▸ **Extracted records**:
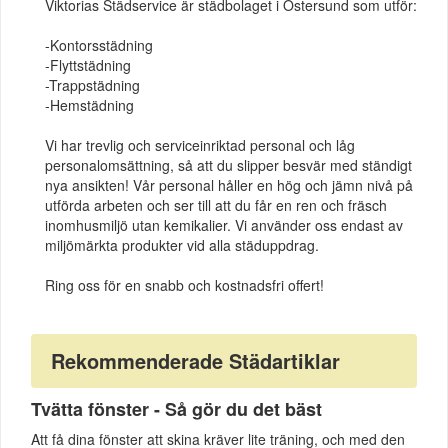
Viktorias Städservice är städbolaget i Östersund som utför:
-Kontorsstädning
-Flyttstädning
-Trappstädning
-Hemstädning
Vi har trevlig och serviceinriktad personal och låg
personalomsättning, så att du slipper besvär med ständigt
nya ansikten! Vår personal håller en hög och jämn nivå på
utförda arbeten och ser till att du får en ren och fräsch
inomhusmiljö utan kemikalier. Vi använder oss endast av
miljömärkta produkter vid alla städuppdrag.
Ring oss för en snabb och kostnadsfri offert!
Rekommenderade Städartiklar
Tvätta fönster - Så gör du det bäst
Att få dina fönster att skina kräver lite träning, och med den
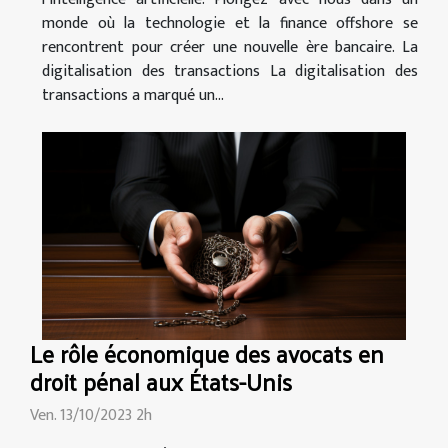
monde où la technologie et la finance offshore se
rencontrent pour créer une nouvelle ère bancaire. La
digitalisation des transactions La digitalisation des
transactions a marqué un...
Le rôle économique des avocats en
droit pénal aux États-Unis
Ven. 13/10/2023 2h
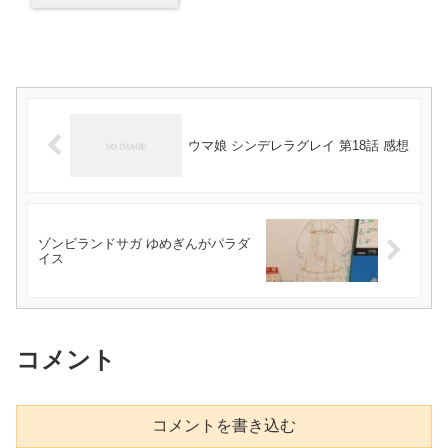
ウマ娘 シンデレラグレイ 第18話 感想
ゾンビランドサガ ゆめぎんがパラダ
イス
コメント
コメントを書き込む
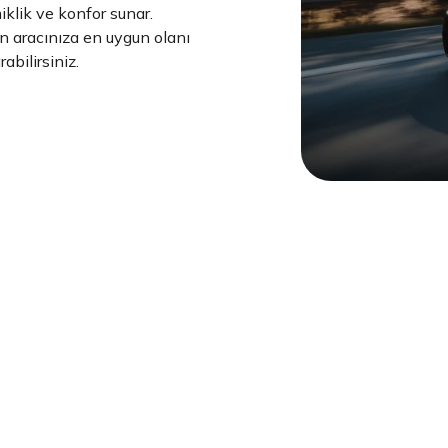
miklik ve konfor sunar.
an aracınıza en uygun olanı
abilirsiniz.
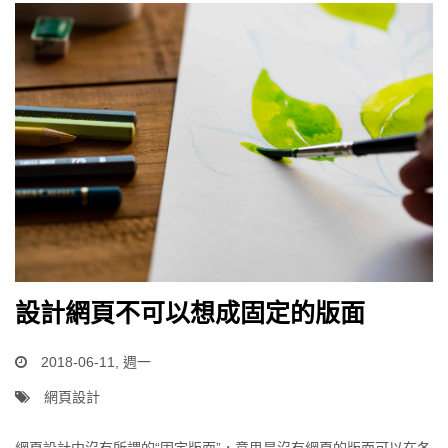
設計網頁不可以想成固定的版面
2018-06-11, 週一
網頁設計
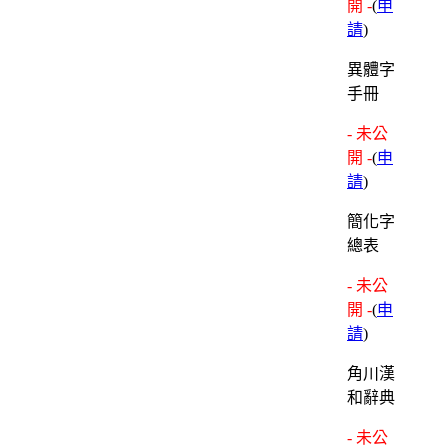
開 -
(
申
請
)
異體字
手冊
- 未公
開 -
(
申
請
)
簡化字
總表
- 未公
開 -
(
申
請
)
角川漢
和辭典
- 未公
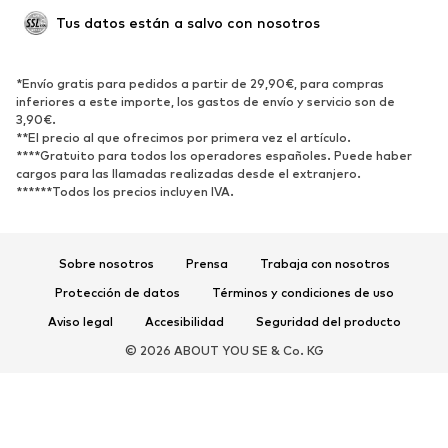
Tus datos están a salvo con nosotros
Nuevo
Tendencia
Botas y botines
Zapatillas de deporte
*Envío gratis para pedidos a partir de 29,90€, para compras
Zapatos bajos
Zapatos deportivos
inferiores a este importe, los gastos de envío y servicio son de
Zapatos abiertos
Exclusivo
3,90€.
**El precio al que ofrecimos por primera vez el artículo.
****Gratuito para todos los operadores españoles. Puede haber
DEPORTE
cargos para las llamadas realizadas desde el extranjero.
******Todos los precios incluyen IVA.
Ropa deportiva
Disciplinas deportivas
Zapatos deportivos
Mochilas deportivas y bolsos
Complementos deportivos
Sobre nosotros
Prensa
Trabaja con nosotros
Protección de datos
Términos y condiciones de uso
COMPLEMENTOS
Aviso legal
Accesibilidad
Seguridad del producto
Nuevo
Gorras y gorros
© 2026 ABOUT YOU SE & Co. KG
Cinturones
Bolsos y mochilas
Relojes
Joyería
Gafas de sol
Carteras y estuches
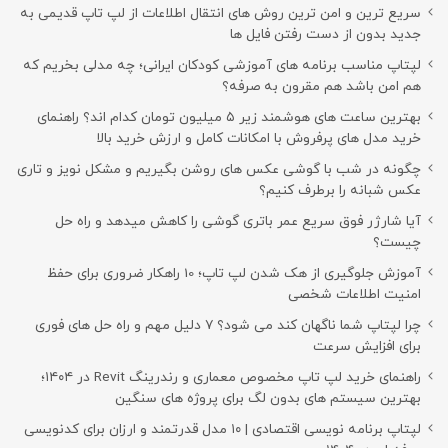
سریع ترین و امن ترین روش های انتقال اطلاعات از لپ تاپ قدیمی به
جدید بدون از دست رفتن فایل ها
لپتاپ مناسب برنامه های آموزشی کودکان ایرانی؛ چه مدلی بخریم که
هم امن باشد هم مقرون به صرفه؟
بهترین ساعت های هوشمند زیر ۵ میلیون تومان کدام اند؟ راهنمای
خرید مدل های پرفروش با امکانات کامل و ارزش خرید بالا
چگونه در شب با گوشی عکس های روشن بگیریم و مشکل نویز و تاری
عکس شبانه را برطرف کنیم؟
آیا شارژر فوق سریع عمر باتری گوشی را کاهش میدهد و راه حل
چیست؟
آموزش جلوگیری از هک شدن لپ تاپ؛ 10 راهکار ضروری برای حفظ
امنیت اطلاعات شخصی
چرا لپتاپ شما ناگهان کند می شود؟ ۷ دلیل مهم و راه حل های فوری
برای افزایش سرعت
راهنمای خرید لپ تاپ مخصوص معماری و رندرینگ Revit در ۱۴۰۴؛
بهترین سیستم های بدون لگ برای پروژه های سنگین
لپتاپ برنامه نویسی اقتصادی | ۱۰ مدل قدرتمند و ارزان برای کدنویسی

▸ **Work required**:
Nothing but the lines above from the one that has "Zapatos abiertos" down to the one that has "جدید بدون از دست رفتن فایل ها" belongs in the answer, copied exactly, without pictures.

▸ **Solution to this task**:
Zapatos abiertos
Exclusivo
3,90€.
**El precio al que ofrecimos por primera vez el artículo.
****Gratuito para todos los operadores españoles. Puede haber
DEPORTE
cargos para las llamadas realizadas desde el extranjero.
******Todos los precios incluyen IVA.
Ropa deportiva
Disciplinas deportivas
Zapatos deportivos
Mochilas deportivas y bolsos
Complementos deportivos
Sobre nosotros
Prensa
Trabaja con nosotros
Protección de datos
Términos y condiciones de uso
COMPLEMENTOS
Aviso legal
Accesibilidad
Seguridad del producto
Nuevo
Gorras y gorros
© 2026 ABOUT YOU SE & Co. KG
Cinturones
Bolsos y mochilas
Relojes
Joyería
Gafas de sol
Carteras y estuches
سریع ترین و امن ترین روش های انتقال اطلاعات از لپ تاپ قدیمی به
جدید بدون از دست رفتن فایل ها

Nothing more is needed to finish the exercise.